First quarter results reflect growth across its single-family and multifamily businesses
While most of the mortgage industry struggled in Q1, Fannie Mae more than doubled its net income thanks to lower credit loss provisions.
The firm logged a $3.77 billion net income in the first quarter this year, a 165% quarter-over-quarter rise from the previous quarter. The sequential increase was despite net revenues declining 4% to $6.85 billion over the same period, mainly due to a decrease in amortization income.
"As a result, we were able to continue to build our net worth through retained earnings which increased to $64 billion as of the end of March," Fannie Mae CEO Priscilla Almodovar said in the company's earnings call with reporters. "While our quarterly mortgage acquisition volumes were the lowest they've been since 2000, we still provided $78 billion in liquidity to the single-family and multifamily markets."
Fannie Mae's provision for credit losses in Q1 was $132 million, significantly lower than the $3.28 billion recorded in Q4 2022. That $3.15 billion decrease in expenses more than accounted for the company's income surge.
Almodovar attributed the strong results to how well they have been able to manage risks. "For example, we actively monitor counterparty risk across our many partners, including small and midsized banks and nonbanks as they respond to the current economic and regulatory environment," she explained. "We expand access to credit responsibly for the borrowers we serve and for our financial resilience. We actively monitor the credit quality of our existing mortgage book, which today remains sound, and lastly, because of our ability to retain earnings, we maintain significant liquidity."

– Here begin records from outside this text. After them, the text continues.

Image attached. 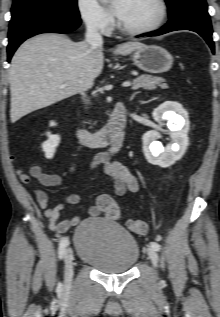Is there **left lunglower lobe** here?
<instances>
[{"label":"left lung lower lobe","instance_id":"0a47b994","mask_svg":"<svg viewBox=\"0 0 220 317\" xmlns=\"http://www.w3.org/2000/svg\"><path fill=\"white\" fill-rule=\"evenodd\" d=\"M176 30H191L200 34L214 53L212 26L207 12V4L203 0H189L161 29L141 36H158Z\"/></svg>","mask_w":220,"mask_h":317}]
</instances>
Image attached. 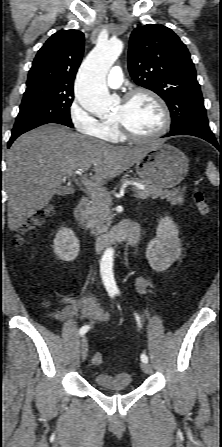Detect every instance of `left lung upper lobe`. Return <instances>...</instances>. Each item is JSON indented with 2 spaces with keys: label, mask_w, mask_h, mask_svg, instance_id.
<instances>
[{
  "label": "left lung upper lobe",
  "mask_w": 222,
  "mask_h": 447,
  "mask_svg": "<svg viewBox=\"0 0 222 447\" xmlns=\"http://www.w3.org/2000/svg\"><path fill=\"white\" fill-rule=\"evenodd\" d=\"M128 68L136 84L161 96L171 112V130L209 128L194 64L185 44L169 28L148 24L130 36Z\"/></svg>",
  "instance_id": "obj_1"
}]
</instances>
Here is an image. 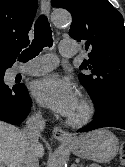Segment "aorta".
Returning <instances> with one entry per match:
<instances>
[{"instance_id":"1","label":"aorta","mask_w":125,"mask_h":167,"mask_svg":"<svg viewBox=\"0 0 125 167\" xmlns=\"http://www.w3.org/2000/svg\"><path fill=\"white\" fill-rule=\"evenodd\" d=\"M52 21L59 28L66 27L71 22V16L65 11H55L52 14ZM68 154L65 150L60 149L56 152L54 159L51 162V167H66Z\"/></svg>"}]
</instances>
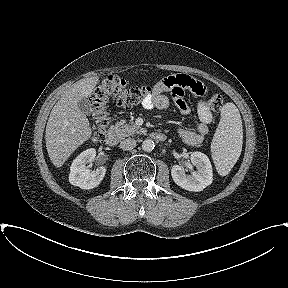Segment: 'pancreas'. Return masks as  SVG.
<instances>
[{
    "label": "pancreas",
    "instance_id": "cf45deb5",
    "mask_svg": "<svg viewBox=\"0 0 288 288\" xmlns=\"http://www.w3.org/2000/svg\"><path fill=\"white\" fill-rule=\"evenodd\" d=\"M114 129L120 137L133 136L145 131L143 128L137 126L134 122L126 123L125 120H120L117 122L114 126Z\"/></svg>",
    "mask_w": 288,
    "mask_h": 288
}]
</instances>
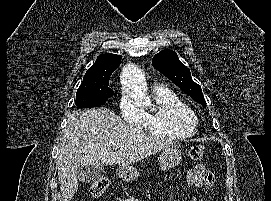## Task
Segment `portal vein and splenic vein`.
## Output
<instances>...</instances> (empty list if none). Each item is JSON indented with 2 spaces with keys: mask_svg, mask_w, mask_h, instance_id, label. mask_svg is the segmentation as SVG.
Instances as JSON below:
<instances>
[{
  "mask_svg": "<svg viewBox=\"0 0 271 201\" xmlns=\"http://www.w3.org/2000/svg\"><path fill=\"white\" fill-rule=\"evenodd\" d=\"M115 147H116V148H120V147H121V145H120V144H117V145H115Z\"/></svg>",
  "mask_w": 271,
  "mask_h": 201,
  "instance_id": "1",
  "label": "portal vein and splenic vein"
}]
</instances>
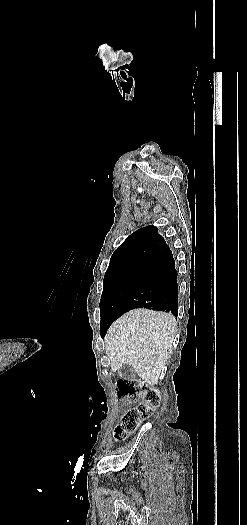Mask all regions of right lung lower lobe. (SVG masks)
Listing matches in <instances>:
<instances>
[{"instance_id": "98d812e1", "label": "right lung lower lobe", "mask_w": 247, "mask_h": 525, "mask_svg": "<svg viewBox=\"0 0 247 525\" xmlns=\"http://www.w3.org/2000/svg\"><path fill=\"white\" fill-rule=\"evenodd\" d=\"M136 308H148L171 312L177 316L178 285L177 271L172 251L167 247L155 256L152 264L138 279L121 303L118 314ZM109 327L100 326V335L105 336Z\"/></svg>"}]
</instances>
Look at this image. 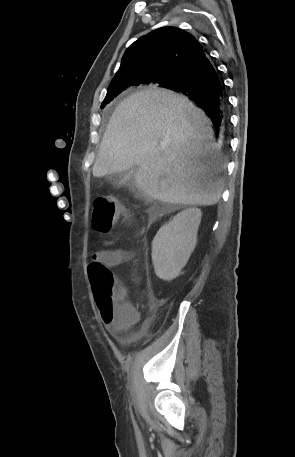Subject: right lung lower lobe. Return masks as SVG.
I'll list each match as a JSON object with an SVG mask.
<instances>
[{
  "label": "right lung lower lobe",
  "instance_id": "obj_1",
  "mask_svg": "<svg viewBox=\"0 0 295 457\" xmlns=\"http://www.w3.org/2000/svg\"><path fill=\"white\" fill-rule=\"evenodd\" d=\"M161 87L182 93L201 107L218 130L227 122L228 101L224 83L209 56L202 53L187 63L172 81ZM218 136V133L216 134Z\"/></svg>",
  "mask_w": 295,
  "mask_h": 457
}]
</instances>
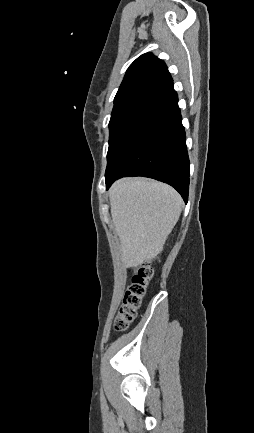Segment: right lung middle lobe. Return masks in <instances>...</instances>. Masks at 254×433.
<instances>
[{"mask_svg":"<svg viewBox=\"0 0 254 433\" xmlns=\"http://www.w3.org/2000/svg\"><path fill=\"white\" fill-rule=\"evenodd\" d=\"M142 105L143 103L131 102L116 105L113 107L111 119L109 122L110 138L107 160L117 146L118 140L125 124L132 116V114L136 112Z\"/></svg>","mask_w":254,"mask_h":433,"instance_id":"1","label":"right lung middle lobe"}]
</instances>
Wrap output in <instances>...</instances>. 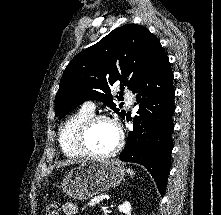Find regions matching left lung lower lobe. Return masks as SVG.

"The provision for credit losses for the first quarter of this year was driven by a multifamily provision, partially offset by a modest single-family credit benefit," added Chryssa Halley, chief financial officer of Fannie Mae. "The multifamily provision was primarily due to declines in property values and continued uncertainty related to the seniors housing loans, including uncertainty related to adjustable rate loans. The single-family credit benefit was primarily driven by improvements in actual and forecasted home prices, substantially offset by a provision on newly acquired loans."
Single-family net income jumped 112% to $3.13 billion for the first quarter. Fannie's multifamily business also posted a huge gain, bouncing back from a loss of $52 million in Q4 to a profit of $640 million in Q1.

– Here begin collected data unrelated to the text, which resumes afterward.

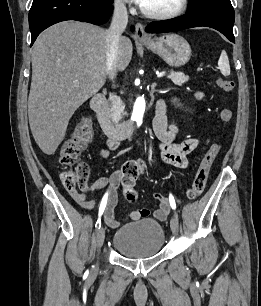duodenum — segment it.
Wrapping results in <instances>:
<instances>
[{
    "label": "duodenum",
    "mask_w": 261,
    "mask_h": 306,
    "mask_svg": "<svg viewBox=\"0 0 261 306\" xmlns=\"http://www.w3.org/2000/svg\"><path fill=\"white\" fill-rule=\"evenodd\" d=\"M91 108L95 112L103 132L109 138L122 140L133 133V123L130 121H118L110 114L104 95H95L91 100Z\"/></svg>",
    "instance_id": "410a0bca"
}]
</instances>
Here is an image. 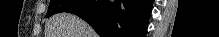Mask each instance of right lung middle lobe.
<instances>
[{
	"label": "right lung middle lobe",
	"instance_id": "1",
	"mask_svg": "<svg viewBox=\"0 0 219 37\" xmlns=\"http://www.w3.org/2000/svg\"><path fill=\"white\" fill-rule=\"evenodd\" d=\"M76 2H78V0H51L46 17H50L56 13L64 12L68 6Z\"/></svg>",
	"mask_w": 219,
	"mask_h": 37
}]
</instances>
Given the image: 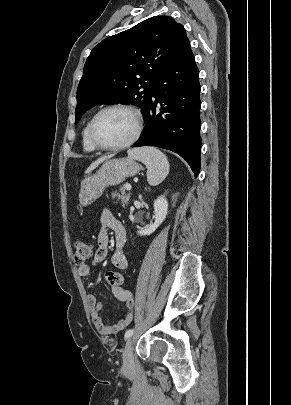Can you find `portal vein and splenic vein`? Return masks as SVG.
<instances>
[{
  "label": "portal vein and splenic vein",
  "mask_w": 291,
  "mask_h": 405,
  "mask_svg": "<svg viewBox=\"0 0 291 405\" xmlns=\"http://www.w3.org/2000/svg\"><path fill=\"white\" fill-rule=\"evenodd\" d=\"M125 188H126L128 191H130V190L132 189V186H131L130 184H127V185L125 186Z\"/></svg>",
  "instance_id": "obj_1"
}]
</instances>
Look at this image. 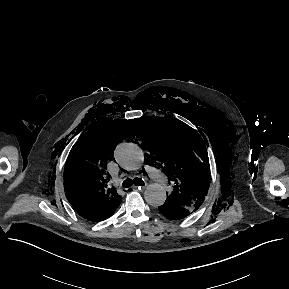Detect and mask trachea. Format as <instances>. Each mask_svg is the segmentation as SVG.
I'll use <instances>...</instances> for the list:
<instances>
[{
  "instance_id": "1",
  "label": "trachea",
  "mask_w": 289,
  "mask_h": 289,
  "mask_svg": "<svg viewBox=\"0 0 289 289\" xmlns=\"http://www.w3.org/2000/svg\"><path fill=\"white\" fill-rule=\"evenodd\" d=\"M133 184L136 186H142V185H144V181L141 178H135V179L128 178V179L123 181L122 186L124 188H128V187L132 186Z\"/></svg>"
}]
</instances>
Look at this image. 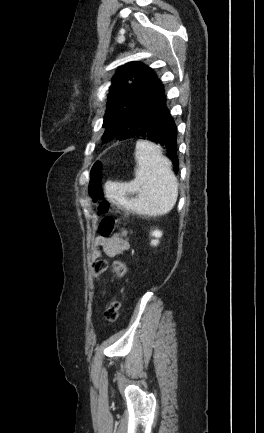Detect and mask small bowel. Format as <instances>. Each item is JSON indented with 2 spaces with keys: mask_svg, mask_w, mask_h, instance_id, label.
Instances as JSON below:
<instances>
[{
  "mask_svg": "<svg viewBox=\"0 0 264 433\" xmlns=\"http://www.w3.org/2000/svg\"><path fill=\"white\" fill-rule=\"evenodd\" d=\"M129 249V242L125 233L118 234L111 238L101 236L96 240V249L93 258L101 256L115 258Z\"/></svg>",
  "mask_w": 264,
  "mask_h": 433,
  "instance_id": "obj_1",
  "label": "small bowel"
}]
</instances>
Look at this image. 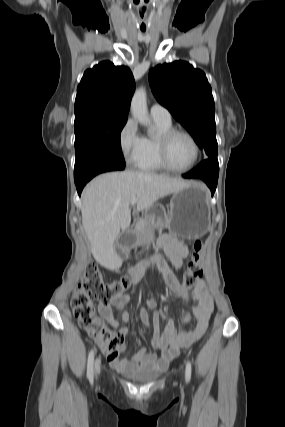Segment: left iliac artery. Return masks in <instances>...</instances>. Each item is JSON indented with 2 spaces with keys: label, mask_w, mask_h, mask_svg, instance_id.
I'll return each mask as SVG.
<instances>
[{
  "label": "left iliac artery",
  "mask_w": 285,
  "mask_h": 427,
  "mask_svg": "<svg viewBox=\"0 0 285 427\" xmlns=\"http://www.w3.org/2000/svg\"><path fill=\"white\" fill-rule=\"evenodd\" d=\"M185 378L187 382L191 379V363L189 361L186 364Z\"/></svg>",
  "instance_id": "1"
}]
</instances>
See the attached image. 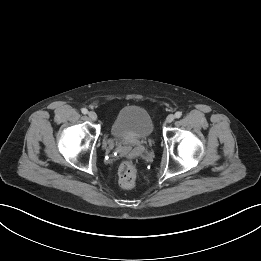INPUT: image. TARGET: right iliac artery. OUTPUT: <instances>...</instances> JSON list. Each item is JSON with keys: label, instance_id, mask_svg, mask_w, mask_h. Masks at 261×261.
<instances>
[{"label": "right iliac artery", "instance_id": "82829eb1", "mask_svg": "<svg viewBox=\"0 0 261 261\" xmlns=\"http://www.w3.org/2000/svg\"><path fill=\"white\" fill-rule=\"evenodd\" d=\"M81 111H82L83 114H87L88 113V110L86 108H83Z\"/></svg>", "mask_w": 261, "mask_h": 261}]
</instances>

"We delivered strong first-quarter results in a volatile market and remain committed to being a source of stability for the housing finance system throughout all economic cycles," said Almodovar. "We are able to do so because of the changes we've made to improve the resilience of our business, our focus on risk management, and strong liquidity. This allows us to continue to facilitate affordable, equitable, and sustainable access to homeownership and rental housing."